Are you an indonesian

Typical Indonesia: You should get used to this when traveling through Indonesia

For a long time I thought everyone should go Indonesia to travel! The country had grabbed me so much that even today, a few years later, I can't stop raving about it all the time. However, it is also becoming increasingly clear to me that you have to and should get used to a few things in Indonesia if you want to immerse yourself in the country and soak it up completely (which I can basically still advise everyone). Things that are simply "Typical Indonesia" are.



1) Typical Indonesia: The small talk


One reason why it is not that difficult and takes a long time to learn Indonesian is the same small talk over and over again.

You shouldn't be disrespectful in Indonesia and ignore it, and most importantly, you shouldn't see it as meddling in your personal world.

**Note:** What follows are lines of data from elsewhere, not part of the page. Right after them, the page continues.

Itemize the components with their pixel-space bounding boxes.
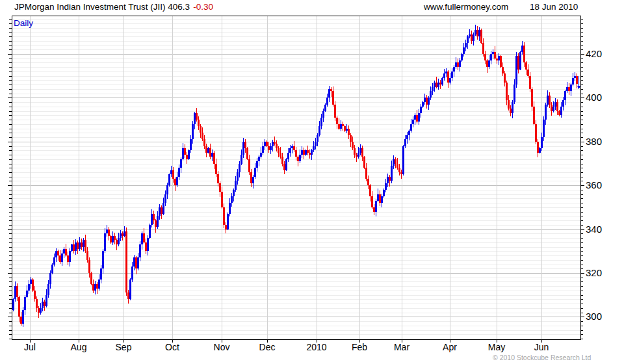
- candle-down: [153, 214, 155, 220]
- candle-down: [389, 177, 391, 181]
- y-axis-price-label: 320: [586, 267, 602, 278]
- candle-up: [260, 153, 262, 157]
- candle-up: [408, 131, 410, 135]
- candle-down: [274, 142, 276, 144]
- candle-up: [42, 302, 44, 308]
- candle-up: [385, 183, 387, 190]
- candle-down: [379, 194, 381, 203]
- candle-up: [490, 54, 492, 60]
- candle-up: [545, 105, 547, 120]
- y-axis-price-label: 360: [586, 179, 602, 190]
- candle-up: [451, 72, 453, 78]
- candle-down: [369, 185, 371, 196]
- candle-up: [262, 146, 264, 153]
- candle-up: [53, 257, 55, 264]
- candle-down: [480, 30, 482, 43]
- candle-up: [324, 105, 326, 111]
- candle-up: [22, 310, 24, 323]
- candle-down: [34, 291, 36, 299]
- candle-down: [209, 148, 211, 157]
- candle-down: [365, 168, 367, 179]
- candle-down: [309, 153, 311, 155]
- candle-down: [426, 98, 428, 104]
- candle-down: [84, 240, 86, 251]
- candle-down: [506, 83, 508, 100]
- candle-down: [476, 30, 478, 36]
- candle-up: [190, 139, 192, 150]
- candle-up: [322, 111, 324, 118]
- candle-up: [474, 30, 476, 34]
- candle-down: [510, 109, 512, 113]
- candle-up: [328, 89, 330, 98]
- candle-down: [529, 76, 531, 89]
- candle-down: [280, 153, 281, 157]
- candle-up: [515, 56, 517, 84]
- candle-down: [361, 148, 363, 157]
- candle-up: [391, 166, 393, 181]
- candle-down: [350, 135, 352, 142]
- candle-down: [221, 192, 223, 207]
- candle-up: [272, 142, 274, 146]
- candle-up: [180, 159, 182, 168]
- candle-up: [449, 78, 451, 83]
- candle-up: [24, 297, 26, 310]
- candle-up: [194, 113, 196, 124]
- candle-down: [344, 126, 346, 131]
- candle-up: [120, 233, 122, 238]
- candle-up: [285, 159, 287, 170]
- candle-down: [108, 229, 110, 236]
- candle-up: [233, 190, 235, 196]
- candle-down: [373, 207, 375, 212]
- candle-up: [305, 150, 307, 155]
- candle-up: [104, 233, 106, 251]
- candle-up: [151, 214, 153, 225]
- candle-up: [359, 148, 361, 153]
- candle-down: [44, 302, 46, 306]
- candle-up: [242, 142, 244, 155]
- candle-down: [303, 150, 305, 155]
- candle-up: [562, 100, 564, 107]
- candle-down: [215, 164, 217, 175]
- axes-and-ticks: [8, 16, 584, 343]
- candle-up: [574, 76, 576, 78]
- candle-up: [539, 148, 541, 153]
- chart-title: JPMorgan Indian Investment Trust (JII) 4…: [14, 2, 213, 12]
- candle-up: [430, 91, 432, 98]
- candle-down: [533, 107, 535, 124]
- candle-down: [416, 115, 418, 122]
- candle-down: [334, 105, 336, 118]
- candle-up: [566, 87, 568, 92]
- candle-down: [484, 54, 486, 60]
- candle-down: [332, 91, 334, 104]
- candle-up: [467, 36, 469, 43]
- candle-up: [178, 168, 180, 176]
- candle-down: [447, 72, 449, 83]
- fullermoney-site-link[interactable]: www.fullermoney.com: [424, 2, 508, 12]
- x-axis-month-label: 2010: [306, 342, 326, 352]
- candle-down: [439, 83, 441, 84]
- candle-down: [184, 148, 186, 155]
- candle-down: [16, 286, 18, 297]
- candle-down: [174, 179, 176, 185]
- candle-down: [278, 148, 280, 153]
- candle-down: [122, 233, 124, 235]
- candle-up: [192, 124, 194, 140]
- candle-up: [40, 308, 42, 313]
- candle-up: [69, 251, 71, 262]
- candle-up: [227, 214, 229, 229]
- last-price-arrow-head: [577, 86, 580, 89]
- candle-down: [496, 58, 498, 60]
- candle-up: [14, 286, 16, 299]
- candle-up: [168, 174, 170, 185]
- candle-up: [51, 265, 53, 273]
- candle-up: [240, 155, 242, 163]
- candle-down: [36, 299, 38, 307]
- candle-up: [46, 295, 47, 306]
- candle-down: [57, 251, 59, 255]
- candle-up: [410, 124, 412, 131]
- candle-up: [311, 150, 313, 155]
- x-axis-month-label: Nov: [214, 342, 230, 352]
- candle-down: [86, 251, 88, 259]
- candle-up: [478, 30, 480, 36]
- x-axis-month-label: May: [488, 342, 505, 352]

Be in Indonesian small talk especially the following questions every time you meet someone new:

  • Where are you from?
  • Where do you want to go
  • How old are you?
  • How long have you been in Indonesia?
  • Can you speak Indonesian yet?
  • Are you married?
  • If not, do you have a boyfriend?
  • Do you have children?
  • If yes, how many?

In travel guides you sometimes read that the question of whether you can already eat rice is more common. I was asked this question exactly once in 3 months.



2) Typical Indonesia: rice


Which brings us to the next topic: The rice.

The Indonesians mainly eat rice, for breakfast, at noon, for dinner and as a snack in between.

Although from a European point of view rice is omnipresent in other Asian countries and has long since found its way into our own kitchen, Indonesians do not yet fully trust that we know what rice is sensible and how to eat it.

There are also alternatives to rice, for example Tofu or tempeh, when you travel through Indonesia you will still not get past various rice dishes.

By the way, I could add a lot to the list of typical Indonesian food - that must be in a separate article ;-).




3) Typical Indonesia: chaotic traffic


The main modes of transport in Indonesia are motorcycles. Which makes sense, after all, you can still get past and through with them somehow and everywhere.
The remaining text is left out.